**Work to complete:**
Say how many lines of the listing below include the word "Platform", with no other output.
##### Provided data #####
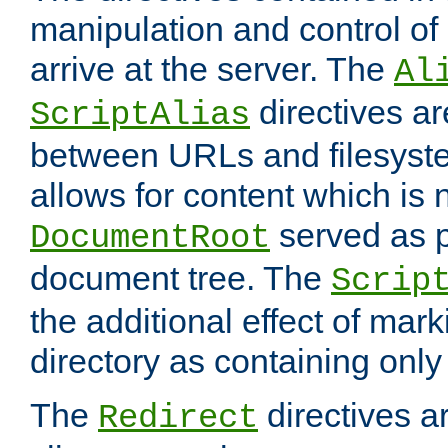
manipulation and control o
arrive at the server. The
Al
directives a
ScriptAlias
between URLs and filesyste
allows for content which is n
served as p
DocumentRoot
document tree. The
Scrip
the additional effect of mark
directory as containing only
The
directives ar
Redirect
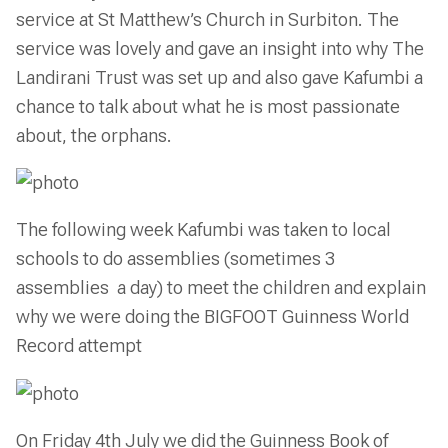
service at St Matthew’s Church in Surbiton. The
service was lovely and gave an insight into why The
Landirani Trust was set up and also gave Kafumbi a
chance to talk about what he is most passionate
about, the orphans.
The following week Kafumbi was taken to local
schools to do assemblies (sometimes 3
assemblies a day) to meet the children and explain
why we were doing the BIGFOOT Guinness World
Record attempt
On Friday 4th July we did the Guinness Book of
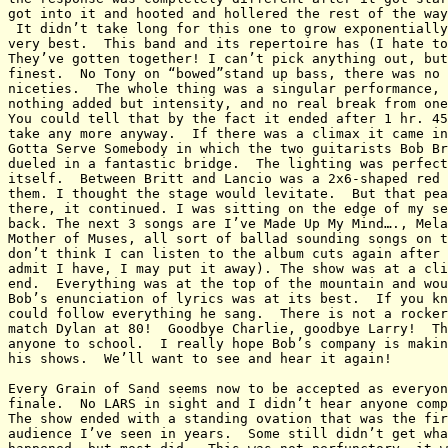
got into it and hooted and hollered the rest of the way
 It didn’t take long for this one to grow exponentially
very best.  This band and its repertoire has (I hate to
They’ve gotten together! I can’t pick anything out, but
finest.  No Tony on “bowed”stand up bass, there was no 
niceties.  The whole thing was a singular performance, 
nothing added but intensity, and no real break from one
You could tell that by the fact it ended after 1 hr. 45
take any more anyway.  If there was a climax it came in
Gotta Serve Somebody in which the two guitarists Bob Br
dueled in a fantastic bridge.  The lighting was perfect
itself.  Between Britt and Lancio was a 2x6-shaped red 
them. I thought the stage would levitate.  But that pea
there, it continued. I was sitting on the edge of my se
back. The next 3 songs are I’ve Made Up My Mind…., Mela
Mother of Muses, all sort of ballad sounding songs on t
don’t think I can listen to the album cuts again after 
admit I have, I may put it away). The show was at a cli
end.  Everything was at the top of the mountain and wou
Bob’s enunciation of lyrics was at its best.  If you kn
could follow everything he sang.  There is not a rocker
match Dylan at 80!  Goodbye Charlie, goodbye Larry!  Th
anyone to school.  I really hope Bob’s company is makin
his shows.  We’ll want to see and hear it again!

Every Grain of Sand seems now to be accepted as everyon
finale.  No LARS in sight and I didn’t hear anyone comp
The show ended with a standing ovation that was the fir
audience I’ve seen in years.  Some still didn’t get wha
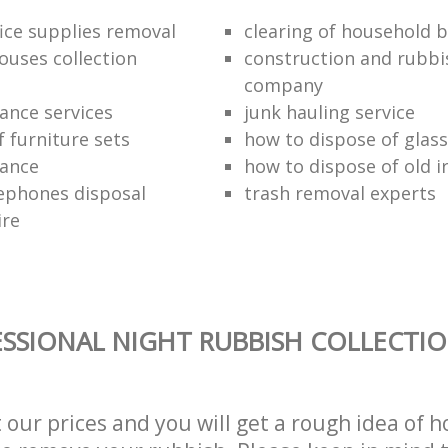
fice supplies removal
clearing of household b
ouses collection
construction and rubbi
company
ance services
junk hauling service
f furniture sets
how to dispose of glass
rance
how to dispose of old 
ephones disposal
trash removal experts‎
ire
SSIONAL NIGHT RUBBISH COLLECTIO
t our prices and you will get a rough idea of 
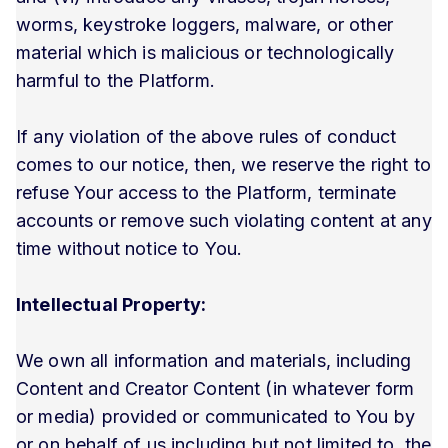
worms, keystroke loggers, malware, or other
material which is malicious or technologically
harmful to the Platform.
If any violation of the above rules of conduct
comes to our notice, then, we reserve the right to
refuse Your access to the Platform, terminate
accounts or remove such violating content at any
time without notice to You.
Intellectual Property:
We own all information and materials, including
Content and Creator Content (in whatever form
or media) provided or communicated to You by
or on behalf of us including but not limited to, the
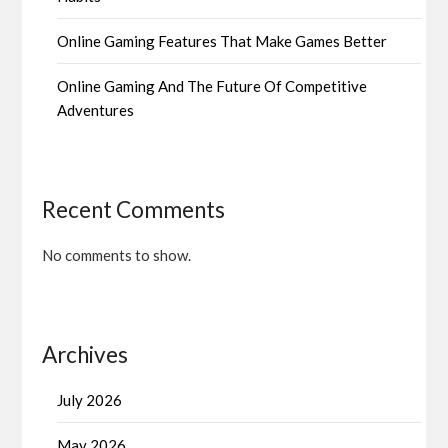
Online Gaming Features That Make Games Better
Online Gaming And The Future Of Competitive
Adventures
Recent Comments
No comments to show.
Archives
July 2026
May 2026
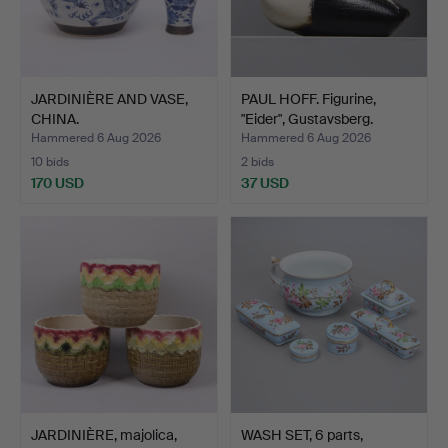
JARDINIÈRE AND VASE,
PAUL HOFF. Figurine,
CHINA.
"Eider", Gustavsberg.
Hammered 6 Aug 2026
Hammered 6 Aug 2026
10 bids
2 bids
170 USD
37 USD
JARDINIÈRE, majolica,
WASH SET, 6 parts,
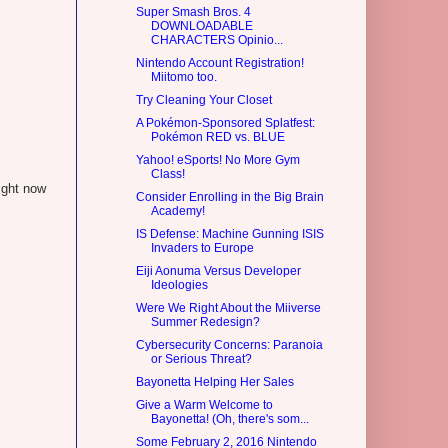
Super Smash Bros. 4
DOWNLOADABLE
CHARACTERS Opinio...
Nintendo Account Registration!
Miitomo too.
Try Cleaning Your Closet
A Pokémon-Sponsored Splatfest:
Pokémon RED vs. BLUE
Yahoo! eSports! No More Gym
Class!
ight now
Consider Enrolling in the Big Brain
Academy!
IS Defense: Machine Gunning ISIS
Invaders to Europe
Eiji Aonuma Versus Developer
Ideologies
Were We Right About the Miiverse
Summer Redesign?
Cybersecurity Concerns: Paranoia
or Serious Threat?
Bayonetta Helping Her Sales
Give a Warm Welcome to
Bayonetta! (Oh, there's som...
Some February 2, 2016 Nintendo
#####
**Task solution:**
2